Instructions to follow => Restate, in full and unchanged, the entries that follow, but not their pictures.

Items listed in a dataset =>
_ _ _ _ _

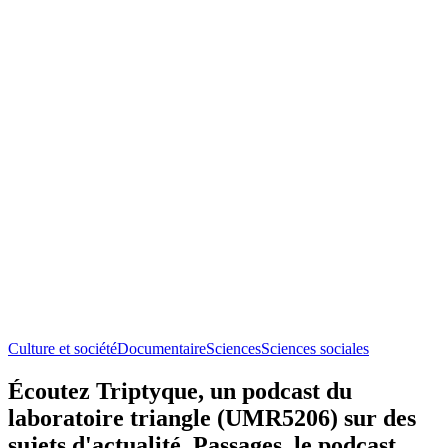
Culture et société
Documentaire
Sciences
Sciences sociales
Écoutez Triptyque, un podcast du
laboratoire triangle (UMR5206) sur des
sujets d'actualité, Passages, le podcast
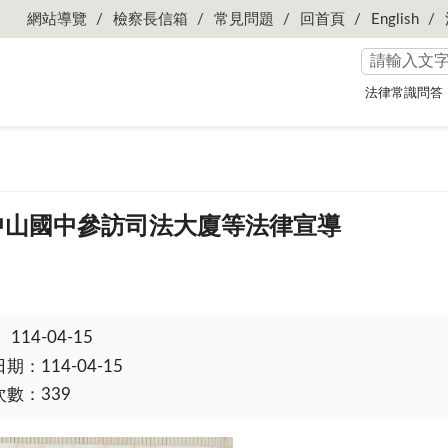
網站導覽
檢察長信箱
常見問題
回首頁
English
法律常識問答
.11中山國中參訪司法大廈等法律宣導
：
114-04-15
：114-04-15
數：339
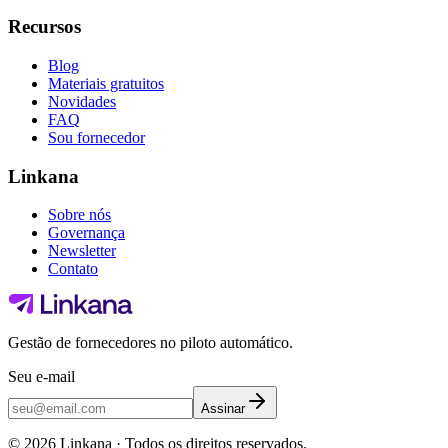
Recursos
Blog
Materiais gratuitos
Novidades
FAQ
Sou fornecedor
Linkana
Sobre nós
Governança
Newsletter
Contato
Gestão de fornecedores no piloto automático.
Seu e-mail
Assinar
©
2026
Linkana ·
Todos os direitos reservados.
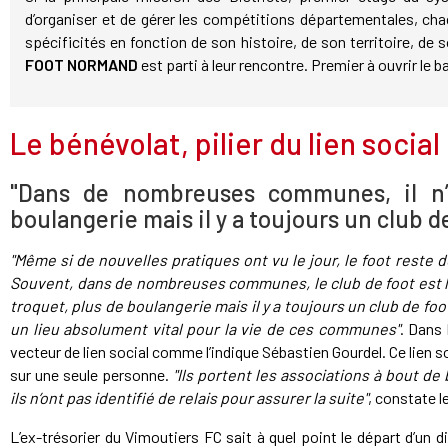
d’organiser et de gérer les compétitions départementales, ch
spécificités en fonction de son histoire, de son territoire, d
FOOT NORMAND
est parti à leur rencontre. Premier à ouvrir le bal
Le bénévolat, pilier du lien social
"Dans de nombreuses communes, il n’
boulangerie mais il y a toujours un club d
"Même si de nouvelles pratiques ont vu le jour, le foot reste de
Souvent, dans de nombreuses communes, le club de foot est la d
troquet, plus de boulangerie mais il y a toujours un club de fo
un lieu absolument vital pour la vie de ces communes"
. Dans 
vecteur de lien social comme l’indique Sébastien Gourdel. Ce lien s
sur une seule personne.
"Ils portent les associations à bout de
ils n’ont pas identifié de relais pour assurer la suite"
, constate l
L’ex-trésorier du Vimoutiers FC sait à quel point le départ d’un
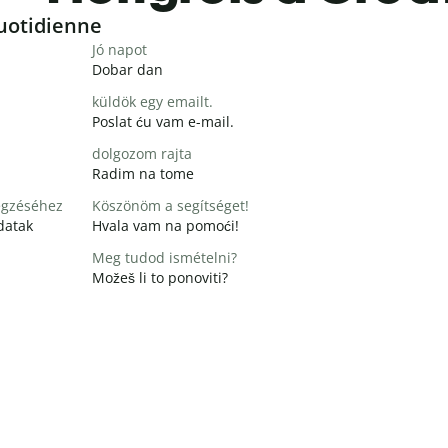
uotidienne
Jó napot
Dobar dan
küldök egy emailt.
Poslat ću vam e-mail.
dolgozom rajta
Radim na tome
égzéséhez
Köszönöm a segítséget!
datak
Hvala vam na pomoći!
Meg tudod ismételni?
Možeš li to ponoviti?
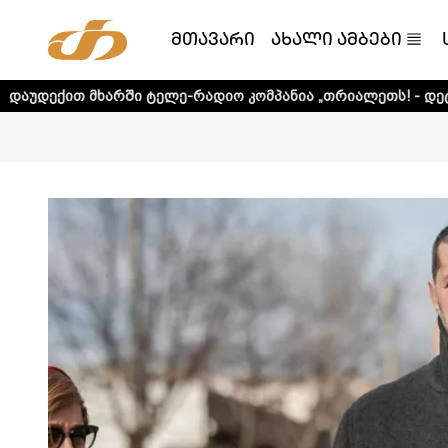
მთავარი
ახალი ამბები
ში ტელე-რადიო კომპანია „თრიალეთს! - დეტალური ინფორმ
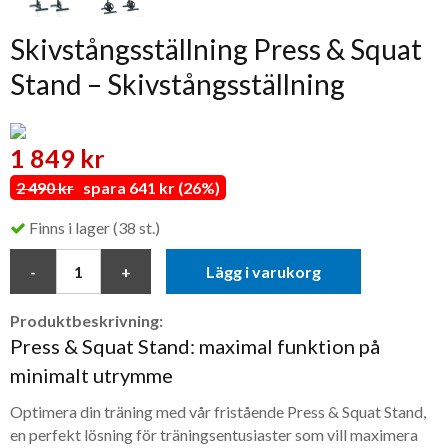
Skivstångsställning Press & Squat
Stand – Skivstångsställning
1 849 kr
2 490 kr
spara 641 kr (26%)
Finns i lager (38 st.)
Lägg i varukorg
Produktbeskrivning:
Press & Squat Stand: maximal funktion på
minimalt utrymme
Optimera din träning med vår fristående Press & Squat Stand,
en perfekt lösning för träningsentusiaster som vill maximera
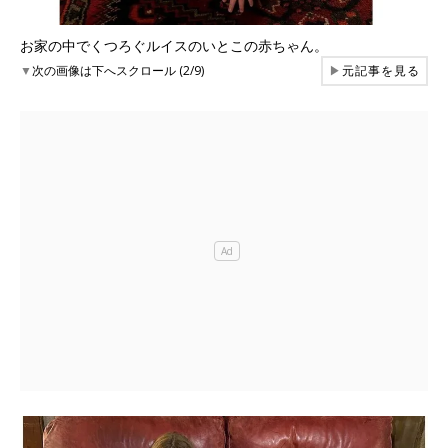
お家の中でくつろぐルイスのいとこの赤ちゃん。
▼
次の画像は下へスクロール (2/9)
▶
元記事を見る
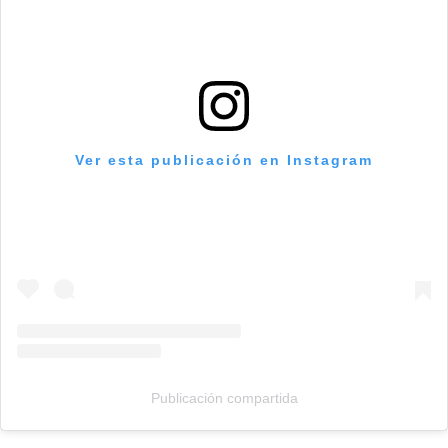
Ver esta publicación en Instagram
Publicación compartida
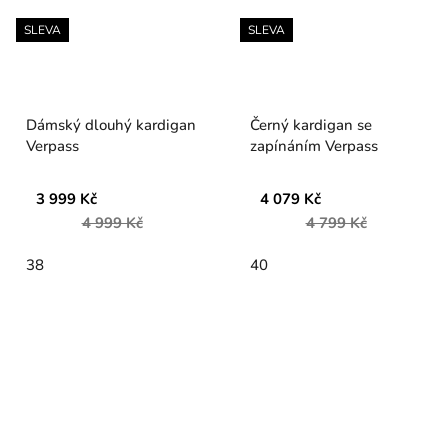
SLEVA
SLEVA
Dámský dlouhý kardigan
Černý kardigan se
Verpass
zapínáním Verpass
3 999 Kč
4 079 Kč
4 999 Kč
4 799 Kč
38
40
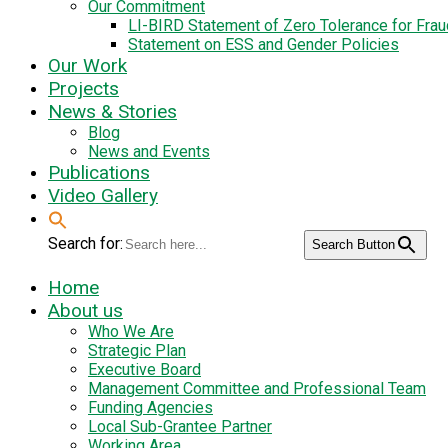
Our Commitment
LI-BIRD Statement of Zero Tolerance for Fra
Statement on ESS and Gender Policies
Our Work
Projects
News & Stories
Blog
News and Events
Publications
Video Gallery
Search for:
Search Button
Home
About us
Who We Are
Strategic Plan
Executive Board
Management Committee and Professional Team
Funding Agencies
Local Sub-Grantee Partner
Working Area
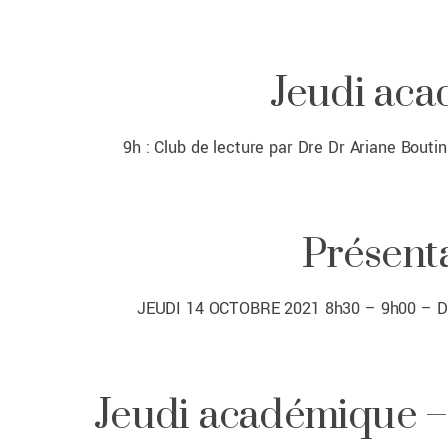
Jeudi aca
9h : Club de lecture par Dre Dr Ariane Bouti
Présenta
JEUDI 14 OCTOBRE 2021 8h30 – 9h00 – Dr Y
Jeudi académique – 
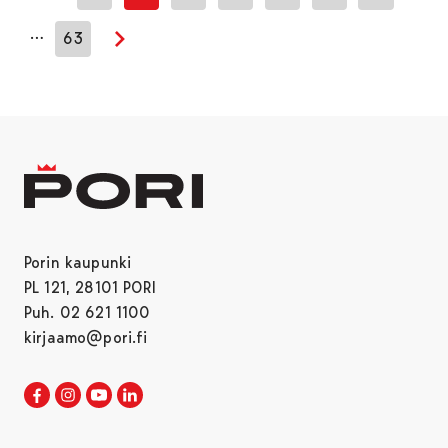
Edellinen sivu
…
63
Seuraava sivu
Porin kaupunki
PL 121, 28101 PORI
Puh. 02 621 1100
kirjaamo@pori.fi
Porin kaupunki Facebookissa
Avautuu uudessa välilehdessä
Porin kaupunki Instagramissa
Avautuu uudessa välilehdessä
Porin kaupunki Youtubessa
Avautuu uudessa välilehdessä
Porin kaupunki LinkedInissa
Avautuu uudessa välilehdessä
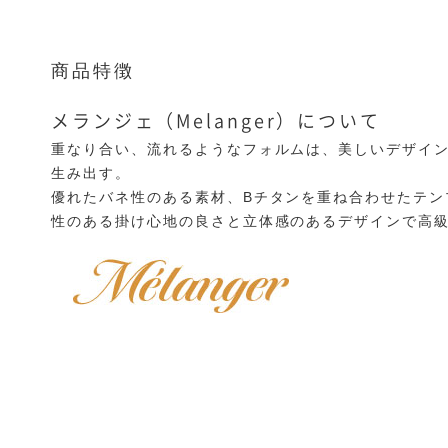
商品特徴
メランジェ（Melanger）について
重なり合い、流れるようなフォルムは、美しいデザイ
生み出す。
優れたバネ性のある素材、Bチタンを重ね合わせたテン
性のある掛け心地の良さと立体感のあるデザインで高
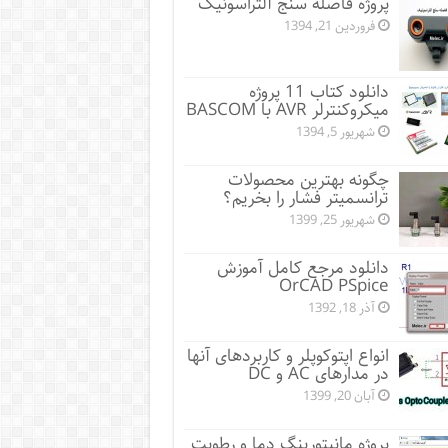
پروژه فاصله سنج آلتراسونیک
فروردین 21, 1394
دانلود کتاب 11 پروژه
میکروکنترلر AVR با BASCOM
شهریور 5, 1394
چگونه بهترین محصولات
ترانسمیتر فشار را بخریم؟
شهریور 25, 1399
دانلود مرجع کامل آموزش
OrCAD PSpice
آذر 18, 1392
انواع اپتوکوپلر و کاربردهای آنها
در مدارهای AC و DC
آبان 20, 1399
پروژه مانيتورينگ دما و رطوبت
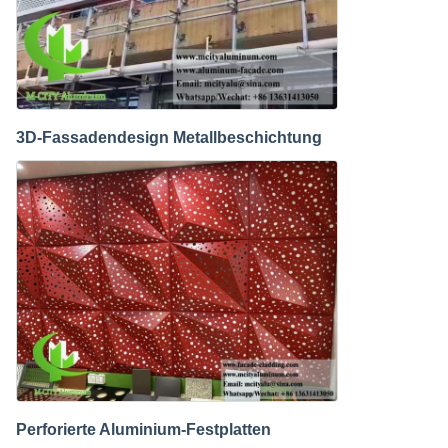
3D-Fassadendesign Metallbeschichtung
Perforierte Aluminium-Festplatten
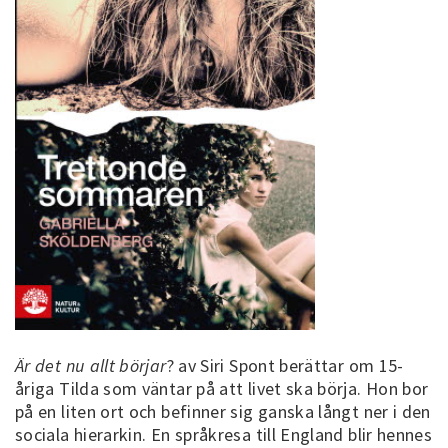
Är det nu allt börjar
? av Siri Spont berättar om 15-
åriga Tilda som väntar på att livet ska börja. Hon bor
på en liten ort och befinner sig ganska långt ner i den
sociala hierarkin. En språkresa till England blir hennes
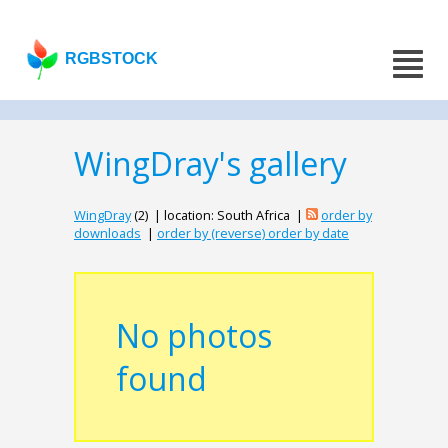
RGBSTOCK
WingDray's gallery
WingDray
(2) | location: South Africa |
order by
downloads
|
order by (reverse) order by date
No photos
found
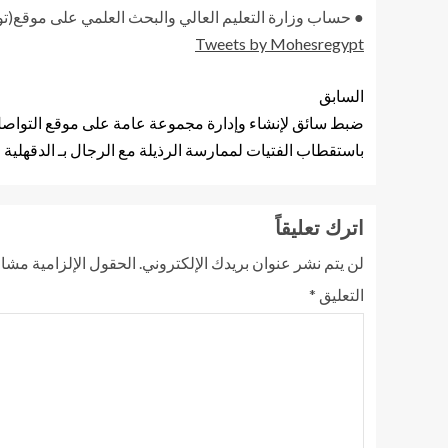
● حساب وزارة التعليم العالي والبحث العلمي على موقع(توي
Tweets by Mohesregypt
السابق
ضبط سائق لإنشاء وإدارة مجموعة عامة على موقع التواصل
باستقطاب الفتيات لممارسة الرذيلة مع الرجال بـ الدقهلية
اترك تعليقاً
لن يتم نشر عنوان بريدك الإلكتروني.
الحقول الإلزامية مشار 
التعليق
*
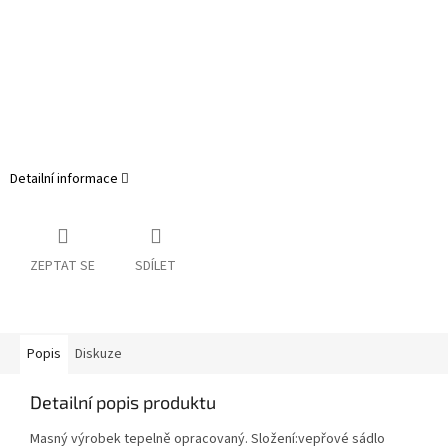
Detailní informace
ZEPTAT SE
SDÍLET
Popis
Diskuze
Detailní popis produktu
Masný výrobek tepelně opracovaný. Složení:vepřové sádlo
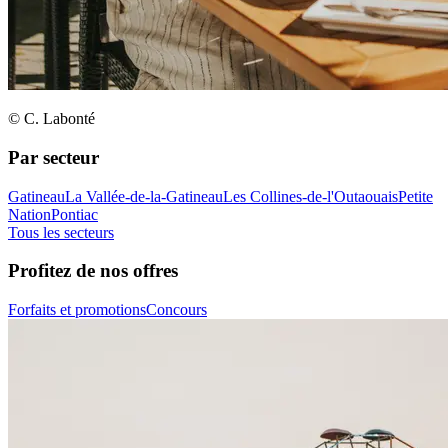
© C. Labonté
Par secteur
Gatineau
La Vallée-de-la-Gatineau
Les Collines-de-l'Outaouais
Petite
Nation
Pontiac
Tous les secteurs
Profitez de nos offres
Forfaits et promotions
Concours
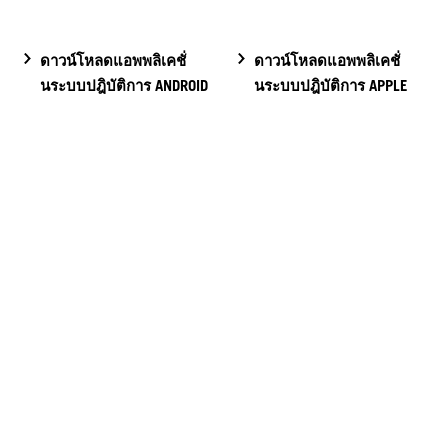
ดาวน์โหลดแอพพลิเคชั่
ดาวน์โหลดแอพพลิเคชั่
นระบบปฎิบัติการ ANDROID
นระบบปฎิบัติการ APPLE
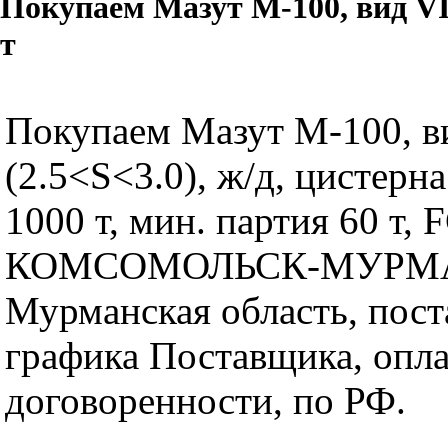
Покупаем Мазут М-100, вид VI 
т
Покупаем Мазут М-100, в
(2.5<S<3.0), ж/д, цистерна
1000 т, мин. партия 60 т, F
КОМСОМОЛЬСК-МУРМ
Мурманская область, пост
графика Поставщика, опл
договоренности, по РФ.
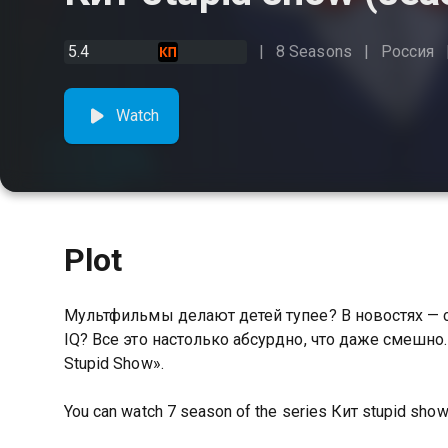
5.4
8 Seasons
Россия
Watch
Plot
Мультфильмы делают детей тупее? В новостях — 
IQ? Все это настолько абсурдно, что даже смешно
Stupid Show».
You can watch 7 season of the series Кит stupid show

_ _ _ _ _

Task response =>
Culture et société
Documentaire
Sciences
Sciences sociales
Écoutez Triptyque, un podcast du
laboratoire triangle (UMR5206) sur des
sujets d'actualité, Passages, le podcast
網站導覽
檢察長信箱
常見問題
回首頁
English
法律常識問答
.11中山國中參訪司法大廈等法律宣導
：
114-04-15
：114-04-15
數：339
Recursos
Blog
Materiais gratuitos
Novidades
FAQ
Sou fornecedor
Linkana
Sobre nós
Governança
Newsletter
Contato
Gestão de fornecedores no piloto automático.
Seu e-mail
Assinar
©
2026
Linkana ·
Todos os direitos reservados.
d’organiser et de gérer les compétitions départementales, ch
spécificités en fonction de son histoire, de son territoire, d
FOOT NORMAND
est parti à leur rencontre. Premier à ouvrir le bal
Le bénévolat, pilier du lien social
"Dans de nombreuses communes, il n’
boulangerie mais il y a toujours un club d
"Même si de nouvelles pratiques ont vu le jour, le foot reste de
Souvent, dans de nombreuses communes, le club de foot est la d
troquet, plus de boulangerie mais il y a toujours un club de fo
un lieu absolument vital pour la vie de ces communes"
. Dans 
vecteur de lien social comme l’indique Sébastien Gourdel. Ce lien s
sur une seule personne.
"Ils portent les associations à bout de
ils n’ont pas identifié de relais pour assurer la suite"
, constate l
L’ex-trésorier du Vimoutiers FC sait à quel point le départ d’un
uotidienne
Jó napot
Dobar dan
küldök egy emailt.
Poslat ću vam e-mail.
dolgozom rajta
Radim na tome
égzéséhez
Köszönöm a segítséget!
datak
Hvala vam na pomoći!
Meg tudod ismételni?
Možeš li to ponoviti?
მთავარი
ახალი ამბები
ში ტელე-რადიო კომპანია „თრიალეთს! - დეტალური ინფორმ
Skivstångsställning Press & Squat
Stand – Skivstångsställning
1 849 kr
2 490 kr
spara 641 kr (26%)
Finns i lager (38 st.)
Lägg i varukorg
Produktbeskrivning:
Press & Squat Stand: maximal funktion på
minimalt utrymme
Optimera din träning med vår fristående Press & Squat Stand,
en perfekt lösning för träningsentusiaster som vill maximera
お家の中でくつろぐルイスのいとこの赤ちゃん。
▼
次の画像は下へスクロール (2/9)
▶
元記事を見る
Ver esta publicación en Instagram
Publicación compartida
SLEVA
SLEVA
Dámský dlouhý kardigan
Černý kardigan se
Verpass
zapínáním Verpass
3 999 Kč
4 079 Kč
4 999 Kč
4 799 Kč
38
40
Our Commitment
LI-BIRD Statement of Zero Tolerance for Fra
Statement on ESS and Gender Policies
Our Work
Projects
News & Stories
Blog
News and Events
Publications
Video Gallery
Search for:
Search Button
Home
About us
Who We Are
Strategic Plan
Executive Board
Management Committee and Professional Team
Funding Agencies
Local Sub-Grantee Partner
Working Area
Jeudi aca
9h : Club de lecture par Dre Dr Ariane Bouti
Présenta
JEUDI 14 OCTOBRE 2021 8h30 – 9h00 – Dr Y
Jeudi académique – 
Edellinen sivu
…
63
Seuraava sivu
Porin kaupunki
PL 121, 28101 PORI
Puh. 02 621 1100
kirjaamo@pori.fi
Porin kaupunki Facebookissa
Avautuu uudessa välilehdessä
Porin kaupunki Instagramissa
Avautuu uudessa välilehdessä
Porin kaupunki Youtubessa
Avautuu uudessa välilehdessä
Porin kaupunki LinkedInissa
Avautuu uudessa välilehdessä
商品特徴
メランジェ（Melanger）について
重なり合い、流れるようなフォルムは、美しいデザイ
生み出す。
優れたバネ性のある素材、Bチタンを重ね合わせたテン
性のある掛け心地の良さと立体感のあるデザインで高
پروژه فاصله سنج آلتراسونیک
فروردین 21, 1394
دانلود کتاب 11 پروژه
میکروکنترلر AVR با BASCOM
شهریور 5, 1394
چگونه بهترین محصولات
ترانسمیتر فشار را بخریم؟
شهریور 25, 1399
دانلود مرجع کامل آموزش
OrCAD PSpice
آذر 18, 1392
انواع اپتوکوپلر و کاربردهای آنها
در مدارهای AC و DC
آبان 20, 1399
پروژه مانيتورينگ دما و رطوبت
3D-Fassadendesign Metallbeschichtung
Perforierte Aluminium-Festplatten
Är det nu allt börjar
? av Siri Spont berättar om 15-
åriga Tilda som väntar på att livet ska börja. Hon bor
på en liten ort och befinner sig ganska långt ner i den
sociala hierarkin. En språkresa till England blir hennes
RGBSTOCK
WingDray's gallery
WingDray
(2) | location: South Africa |
order by
downloads
|
order by (reverse) order by date
No photos
found
● حساب وزارة التعليم العالي والبحث العلمي على موقع(توي
Tweets by Mohesregypt
السابق
ضبط سائق لإنشاء وإدارة مجموعة عامة على موقع التواصل
باستقطاب الفتيات لممارسة الرذيلة مع الرجال بـ الدقهلية
اترك تعليقاً
لن يتم نشر عنوان بريدك الإلكتروني.
الحقول الإلزامية مشار 
التعليق
*
Detailní informace
ZEPTAT SE
SDÍLET
Popis
Diskuze
Detailní popis produktu
Masný výrobek tepelně opracovaný. Složení:vepřové sádlo
© C. Labonté
Par secteur
Gatineau
La Vallée-de-la-Gatineau
Les Collines-de-l'Outaouais
Petite
Nation
Pontiac
Tous les secteurs
Profitez de nos offres
Forfaits et promotions
Concours
ดาวน์โหลดแอพพลิเคชั่
ดาวน์โหลดแอพพลิเคชั่
นระบบปฎิบัติการ ANDROID
นระบบปฎิบัติการ APPLE
Покупаем Мазут М-100, вид VI 
т
Покупаем Мазут М-100, в
(2.5<S<3.0), ж/д, цистерна
1000 т, мин. партия 60 т, F
КОМСОМОЛЬСК-МУРМ
Мурманская область, пост
графика Поставщика, опл
договоренности, по РФ.
5.4
8 Seasons
Россия
Watch
Plot
Мультфильмы делают детей тупее? В новостях — 
IQ? Все это настолько абсурдно, что даже смешно
Stupid Show».
You can watch 7 season of the series Кит stupid show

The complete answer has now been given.